In [1]:
# This Python 3 environment comes with many helpful analytics libraries installed
# It is defined by the kaggle/python Docker image: https://github.com/kaggle/docker-python
# For example, here's several helpful packages to load

import numpy as np # linear algebra
import pandas as pd # data processing, CSV file I/O (e.g. pd.read_csv)

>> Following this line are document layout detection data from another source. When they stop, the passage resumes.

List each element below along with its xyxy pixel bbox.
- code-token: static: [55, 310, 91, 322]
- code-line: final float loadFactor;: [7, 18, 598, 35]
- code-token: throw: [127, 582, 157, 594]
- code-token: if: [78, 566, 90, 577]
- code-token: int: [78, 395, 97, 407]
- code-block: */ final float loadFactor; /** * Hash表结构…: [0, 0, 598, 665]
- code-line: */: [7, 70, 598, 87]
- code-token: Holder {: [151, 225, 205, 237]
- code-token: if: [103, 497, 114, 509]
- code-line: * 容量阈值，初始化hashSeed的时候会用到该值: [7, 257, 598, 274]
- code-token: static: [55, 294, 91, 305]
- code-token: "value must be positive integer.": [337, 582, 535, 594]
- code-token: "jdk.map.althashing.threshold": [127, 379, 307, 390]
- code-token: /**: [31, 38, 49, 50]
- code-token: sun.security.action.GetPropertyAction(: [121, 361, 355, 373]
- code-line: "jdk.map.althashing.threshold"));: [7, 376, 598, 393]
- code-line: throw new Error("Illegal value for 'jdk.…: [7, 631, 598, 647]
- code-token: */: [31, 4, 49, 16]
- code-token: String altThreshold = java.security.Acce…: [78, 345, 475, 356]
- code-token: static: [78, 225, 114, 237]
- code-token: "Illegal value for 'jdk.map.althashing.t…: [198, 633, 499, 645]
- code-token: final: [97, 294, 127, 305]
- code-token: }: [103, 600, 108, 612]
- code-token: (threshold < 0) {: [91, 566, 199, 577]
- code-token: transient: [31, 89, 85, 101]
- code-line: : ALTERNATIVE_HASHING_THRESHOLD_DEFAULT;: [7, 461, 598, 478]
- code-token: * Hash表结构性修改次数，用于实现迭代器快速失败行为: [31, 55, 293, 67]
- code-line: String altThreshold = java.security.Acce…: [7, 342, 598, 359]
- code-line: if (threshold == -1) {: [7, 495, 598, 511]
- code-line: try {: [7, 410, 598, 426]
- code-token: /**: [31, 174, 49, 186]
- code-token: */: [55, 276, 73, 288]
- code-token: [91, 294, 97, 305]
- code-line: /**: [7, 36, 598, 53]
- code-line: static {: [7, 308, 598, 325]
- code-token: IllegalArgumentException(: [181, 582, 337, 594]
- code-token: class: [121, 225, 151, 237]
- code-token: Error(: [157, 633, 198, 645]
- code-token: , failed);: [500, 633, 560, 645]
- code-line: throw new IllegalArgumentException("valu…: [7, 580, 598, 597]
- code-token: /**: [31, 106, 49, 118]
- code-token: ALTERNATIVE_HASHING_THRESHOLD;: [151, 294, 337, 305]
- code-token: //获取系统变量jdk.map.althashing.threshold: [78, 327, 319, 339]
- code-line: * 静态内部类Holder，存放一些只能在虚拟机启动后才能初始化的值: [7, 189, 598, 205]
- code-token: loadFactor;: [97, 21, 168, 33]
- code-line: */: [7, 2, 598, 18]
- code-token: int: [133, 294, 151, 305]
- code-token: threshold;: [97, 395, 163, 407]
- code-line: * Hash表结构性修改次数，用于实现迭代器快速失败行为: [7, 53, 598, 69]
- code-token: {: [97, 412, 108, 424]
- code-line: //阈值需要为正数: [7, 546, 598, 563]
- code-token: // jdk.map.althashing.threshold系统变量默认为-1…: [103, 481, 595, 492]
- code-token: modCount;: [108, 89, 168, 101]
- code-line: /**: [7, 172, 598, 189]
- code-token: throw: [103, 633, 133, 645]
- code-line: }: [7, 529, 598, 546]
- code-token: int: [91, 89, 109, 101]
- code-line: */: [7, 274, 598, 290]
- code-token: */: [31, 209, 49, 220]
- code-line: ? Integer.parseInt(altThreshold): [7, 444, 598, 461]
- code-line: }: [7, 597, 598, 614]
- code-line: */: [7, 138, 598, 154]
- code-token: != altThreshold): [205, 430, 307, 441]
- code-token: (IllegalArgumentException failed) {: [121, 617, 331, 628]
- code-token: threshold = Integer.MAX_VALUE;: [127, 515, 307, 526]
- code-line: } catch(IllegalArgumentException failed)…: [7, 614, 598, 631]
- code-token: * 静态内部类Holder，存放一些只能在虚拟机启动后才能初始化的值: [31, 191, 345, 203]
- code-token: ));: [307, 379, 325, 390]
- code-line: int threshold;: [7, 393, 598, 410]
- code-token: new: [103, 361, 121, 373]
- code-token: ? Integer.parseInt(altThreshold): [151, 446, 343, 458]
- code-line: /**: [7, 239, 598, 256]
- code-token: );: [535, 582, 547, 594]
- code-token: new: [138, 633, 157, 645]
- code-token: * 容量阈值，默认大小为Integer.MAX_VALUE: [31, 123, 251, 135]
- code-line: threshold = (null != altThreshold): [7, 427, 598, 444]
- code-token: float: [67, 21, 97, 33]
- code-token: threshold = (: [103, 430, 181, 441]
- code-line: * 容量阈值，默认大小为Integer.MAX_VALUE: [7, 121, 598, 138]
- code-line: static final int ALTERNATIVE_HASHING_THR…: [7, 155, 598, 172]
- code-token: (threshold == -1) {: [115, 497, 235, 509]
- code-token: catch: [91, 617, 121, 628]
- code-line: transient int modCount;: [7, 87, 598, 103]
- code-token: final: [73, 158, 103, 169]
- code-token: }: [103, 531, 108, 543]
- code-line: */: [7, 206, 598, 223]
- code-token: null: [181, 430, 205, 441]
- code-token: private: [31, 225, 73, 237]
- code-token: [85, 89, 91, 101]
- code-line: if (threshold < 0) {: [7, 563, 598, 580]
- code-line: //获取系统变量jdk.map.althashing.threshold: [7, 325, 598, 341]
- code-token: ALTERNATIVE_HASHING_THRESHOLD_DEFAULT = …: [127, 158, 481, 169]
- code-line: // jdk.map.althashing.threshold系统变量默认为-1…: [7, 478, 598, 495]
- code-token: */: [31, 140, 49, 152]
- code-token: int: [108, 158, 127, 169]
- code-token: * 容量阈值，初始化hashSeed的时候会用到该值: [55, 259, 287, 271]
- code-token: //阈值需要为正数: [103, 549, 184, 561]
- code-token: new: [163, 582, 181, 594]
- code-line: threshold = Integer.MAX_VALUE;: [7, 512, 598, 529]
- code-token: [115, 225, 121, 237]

# Input data files are available in the read-only "../input/" directory
# For example, running this (by clicking run or pressing Shift+Enter) will list all files under the input directory

import os
for dirname, _, filenames in os.walk('/kaggle/input'):
    for filename in filenames:
        print(os.path.join(dirname, filename))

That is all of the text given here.